As someone who has worked with DSD’s rules, the PSM and ACSI33, I’d suggest that a very strong hand needs to be taken in ensuring any guidance that does emerge isn’t overly onerous, restrictive or heavy handed.
DSD does a great job in what it does, but it has a tendency to consider worst case first and define guidelines from that basis. I realise that’s its job, but what happens is agency security staff get their hands on such guidance and interpret literally and restrictively.
As Kate notes above, DSD rules can be so restrictive they prevent public servants from having access to the tools the public themselves use and expect the public sector might also use.
Very much, the existing rules for public servant conduct already address the vast majority of situations that will be encountered. It is only for extreme edge cases where national security classified material may be at risk that DSD guidance ought to be required
I think even hinting that use of social tools is an ICT problem is fraught with terrible risk. Inevitably, by couching it this way it becomes an “IT problem” and pushed off there, bereft of adequate funding and in the hands of the wrong people entirely (and I consider myself an ICT person).
Nor do I think that “strategic communications” units nor anything like them (the other half of what I am) should have carriage of this responsbility. They are equally the wrong people entirely.

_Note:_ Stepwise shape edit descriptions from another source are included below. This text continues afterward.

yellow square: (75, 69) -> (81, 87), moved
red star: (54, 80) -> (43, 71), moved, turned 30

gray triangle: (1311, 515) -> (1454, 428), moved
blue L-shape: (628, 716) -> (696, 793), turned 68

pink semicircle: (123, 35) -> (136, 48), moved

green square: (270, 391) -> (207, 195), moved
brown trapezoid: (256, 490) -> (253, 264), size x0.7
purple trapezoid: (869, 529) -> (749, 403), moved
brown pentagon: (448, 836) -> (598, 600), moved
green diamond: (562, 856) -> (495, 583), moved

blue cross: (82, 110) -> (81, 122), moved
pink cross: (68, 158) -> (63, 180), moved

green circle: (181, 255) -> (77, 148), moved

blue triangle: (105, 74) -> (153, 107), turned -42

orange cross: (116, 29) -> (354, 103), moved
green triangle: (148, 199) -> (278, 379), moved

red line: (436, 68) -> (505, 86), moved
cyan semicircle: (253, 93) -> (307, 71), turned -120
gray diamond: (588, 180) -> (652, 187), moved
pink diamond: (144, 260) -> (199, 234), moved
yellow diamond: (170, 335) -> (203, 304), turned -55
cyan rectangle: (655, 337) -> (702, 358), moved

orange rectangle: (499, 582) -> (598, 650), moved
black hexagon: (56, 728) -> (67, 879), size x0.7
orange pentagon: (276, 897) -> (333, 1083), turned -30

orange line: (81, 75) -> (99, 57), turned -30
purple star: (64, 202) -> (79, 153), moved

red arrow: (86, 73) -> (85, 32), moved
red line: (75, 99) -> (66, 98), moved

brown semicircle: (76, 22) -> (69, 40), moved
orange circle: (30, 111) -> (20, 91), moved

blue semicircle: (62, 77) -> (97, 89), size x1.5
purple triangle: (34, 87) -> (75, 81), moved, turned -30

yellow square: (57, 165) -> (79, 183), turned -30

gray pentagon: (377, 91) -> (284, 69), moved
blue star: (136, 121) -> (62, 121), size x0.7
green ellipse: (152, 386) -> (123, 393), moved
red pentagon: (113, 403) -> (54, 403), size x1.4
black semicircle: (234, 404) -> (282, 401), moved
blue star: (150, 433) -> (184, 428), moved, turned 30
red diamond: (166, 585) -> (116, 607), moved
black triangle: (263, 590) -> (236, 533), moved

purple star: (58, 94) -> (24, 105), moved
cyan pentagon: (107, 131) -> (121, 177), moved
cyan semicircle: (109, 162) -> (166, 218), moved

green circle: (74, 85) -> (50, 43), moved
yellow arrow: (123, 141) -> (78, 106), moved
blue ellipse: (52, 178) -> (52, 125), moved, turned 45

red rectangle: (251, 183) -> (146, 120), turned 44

It is a difficult question as to exactly who should, but it is neither of these areas of responsibility alone, nor in concert. Perhaps for the first time, we have a responsibility that truly lies with entire agencies and their entire staff bodies with the agency head owning ultimate responsibility. But help us if guidance on these tools and their use become the responsibility of a committee somewhere in an organisation, because then, nothing will ever happen.
@simonfj you seem to be making the assumption in many of your comments that the Taskforce will continue to exist beyond 31 December. We already know this is unlikely to be the case, and that business as usual carriage of the actions from this report will be distributed amongst several agencies.
There is an inherent risk in that approach, which is why (I assume) the Taskforce recommends a lead agency. But it won’t be the Taskforce (more’s the pity).
The work the public service does serves not only citizen, but also many others.
The term “citizen” is used too often and it sometimes unintentionally excludes those who are not citizens, yet are recipients or users of the services the public sector provides.
I agree with Dave Williams, don’t look to the gatekeepers, look to the enablers and what it’s going to take to enable these things to happen.
And, rather than a “strategy to identify”, why no just identify? Or is that what was meant?
Again, there is a lot of talent around that can help with these projects, but I’d like to say acidlabs would like very much to be involved.
Headshift would be an ideal candidate for this project, though I’d like to offer acidlabs’ services also. Given the two companies know each other, and the project isn’t small, I reckon we could share the load.
Like James, I think there needs to be some seed money for a few pilots to prove things can be done.
And, like Anna, I fear that the thinking is skewing to solutions and thus tools, and away from culture and education.
So, I am keen to see work done on the cultural and educational hurdles as I think that these are the most pressing. As such, you have my vote (and bid, to be honest) for those projects above any other.